------ Working data

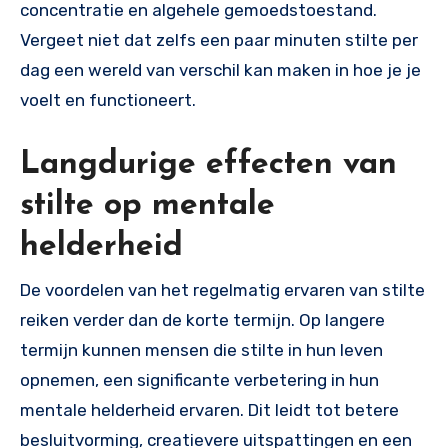
concentratie en algehele gemoedstoestand.
Vergeet niet dat zelfs een paar minuten stilte per
dag een wereld van verschil kan maken in hoe je je
voelt en functioneert.
Langdurige effecten van
stilte op mentale
helderheid
De voordelen van het regelmatig ervaren van stilte
reiken verder dan de korte termijn. Op langere
termijn kunnen mensen die stilte in hun leven
opnemen, een significante verbetering in hun
mentale helderheid ervaren. Dit leidt tot betere
besluitvorming, creatievere uitspattingen en een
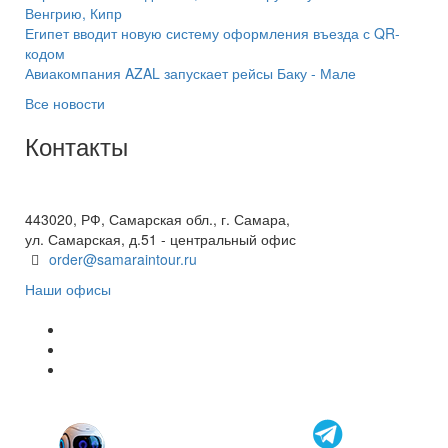
Венгрию, Кипр
Египет вводит новую систему оформления въезда с QR-
кодом
Авиакомпания AZAL запускает рейсы Баку - Мале
Все новости
Контакты
+7(846) 300-45-00
8 800 600 40 61
443020, РФ, Самарская обл., г. Самара,
ул. Самарская, д.51 - центральный офис
order@samaraintour.ru
Наши офисы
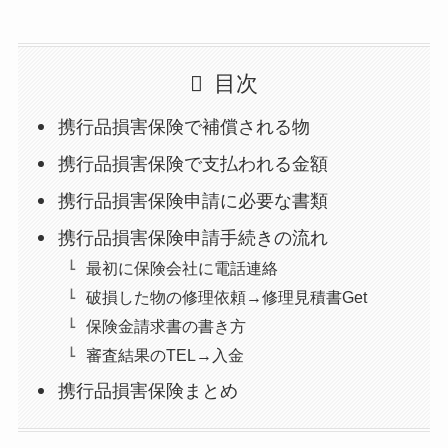
目次
携行品損害保険で補償される物
携行品損害保険で支払われる金額
携行品損害保険申請に必要な書類
携行品損害保険申請手続きの流れ
最初に保険会社に電話連絡
破損した物の修理依頼→修理見積書Get
保険金請求書の書き方
審査結果のTEL→入金
携行品損害保険まとめ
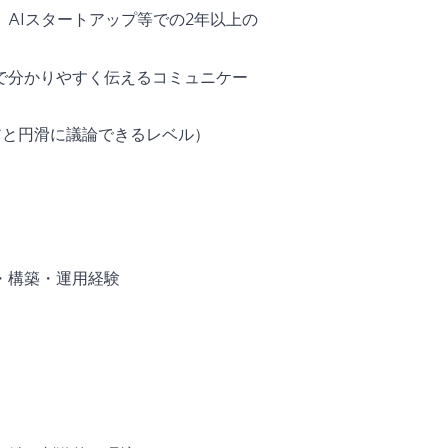
AIスタートアップ等での2年以上の
で分かりやすく伝えるコミュニケー
アと円滑に議論できるレベル）
・構築・運用経験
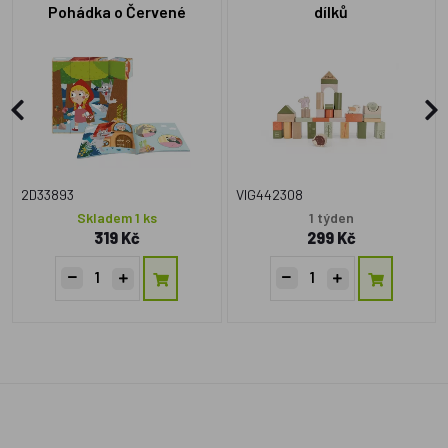
Pohádka o Červené
dílků
karkulce
2D33893
VIG442308
Skladem 1 ks
1 týden
319 Kč
299 Kč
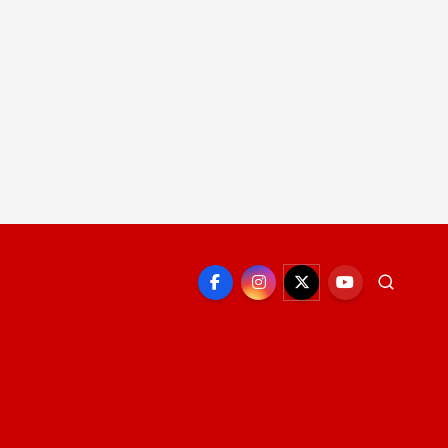
EPORTE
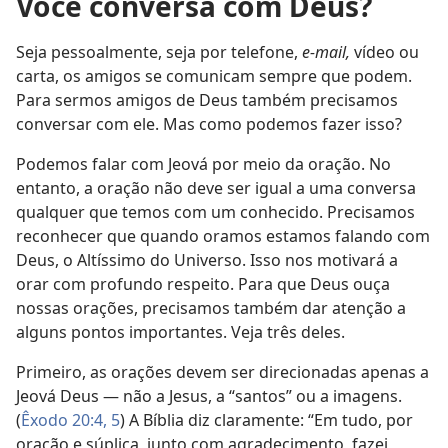
Você conversa com Deus?
Seja pessoalmente, seja por telefone,
e-mail,
vídeo ou
carta, os amigos se comunicam sempre que podem.
Para sermos amigos de Deus também precisamos
conversar com ele. Mas como podemos fazer isso?
Podemos falar com Jeová por meio da oração. No
entanto, a oração não deve ser igual a uma conversa
qualquer que temos com um conhecido. Precisamos
reconhecer que quando oramos estamos falando com
Deus, o Altíssimo do Universo. Isso nos motivará a
orar com profundo respeito. Para que Deus ouça
nossas orações, precisamos também dar atenção a
alguns pontos importantes. Veja três deles.
Primeiro, as orações devem ser direcionadas apenas a
Jeová Deus — não a Jesus, a “santos” ou a imagens.
(
Êxodo 20:4, 5
) A Bíblia diz claramente: “Em tudo, por
oração e súplica, junto com agradecimento, fazei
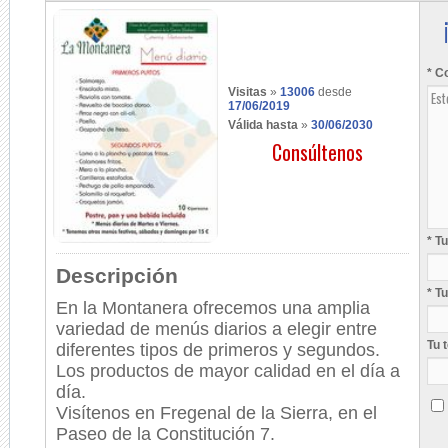
* C
Visitas
»
13006
desde
17/06/2019
Válida hasta
»
30/06/2030
Consúltenos
* T
Descripción
* T
En la Montanera ofrecemos una amplia
variedad de menús diarios a elegir entre
Tu 
diferentes tipos de primeros y segundos.
Los productos de mayor calidad en el día a
día.
Visítenos en Fregenal de la Sierra, en el
Paseo de la Constitución 7.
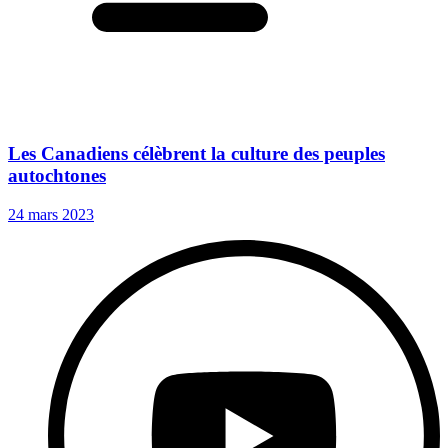
Les Canadiens célèbrent la culture des peuples
autochtones
24 mars 2023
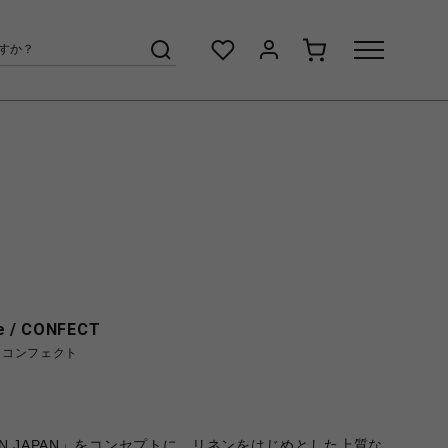
e / CONFECT
 コンフェクト
MADE IN JAPAN」をコンセプトに、リネンをはじめとした上質な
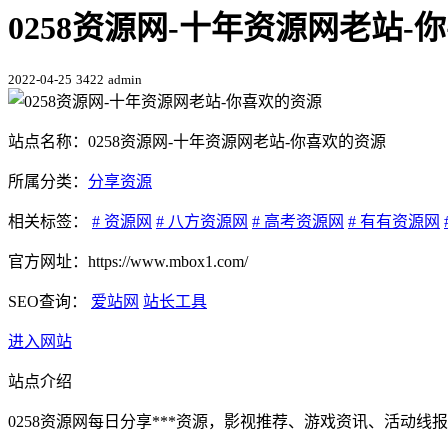
0258资源网-十年资源网老站-你喜
2022-04-25
3422
admin
站点名称：0258资源网-十年资源网老站-你喜欢的资源
所属分类：
分享资源
相关标签：
# 资源网
# 八方资源网
# 高考资源网
# 有有资源网
官方网址：https://www.mbox1.com/
SEO查询：
爱站网
站长工具
进入网站
站点介绍
0258资源网每日分享***资源，影视推荐、游戏资讯、活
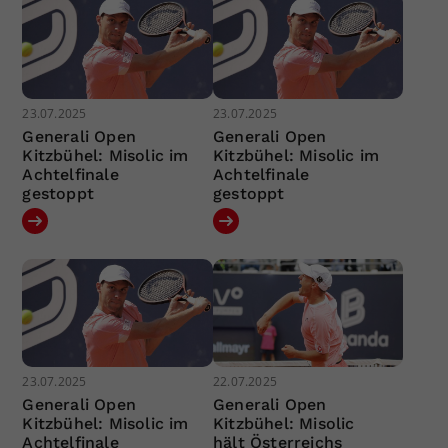
23.07.2025
23.07.2025
Generali Open
Generali Open
Kitzbühel: Misolic im
Kitzbühel: Misolic im
Achtelfinale
Achtelfinale
gestoppt
gestoppt
23.07.2025
22.07.2025
Generali Open
Generali Open
Kitzbühel: Misolic im
Kitzbühel: Misolic
Achtelfinale
hält Österreichs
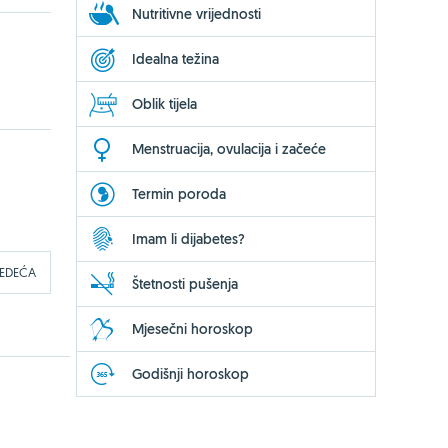
Nutritivne vrijednosti
Idealna težina
Oblik tijela
Menstruacija, ovulacija i začeće
Termin poroda
Imam li dijabetes?
JEDEĆA
Štetnosti pušenja
Mjesečni horoskop
Godišnji horoskop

------------

Bring together all lines in the records where the word "Deus" is found.

■ Your solution ■
Você conversa com Deus?
Para sermos amigos de Deus também precisamos
Deus, o Altíssimo do Universo. Isso nos motivará a
orar com profundo respeito. Para que Deus ouça
Jeová Deus — não a Jesus, a “santos” ou a imagens.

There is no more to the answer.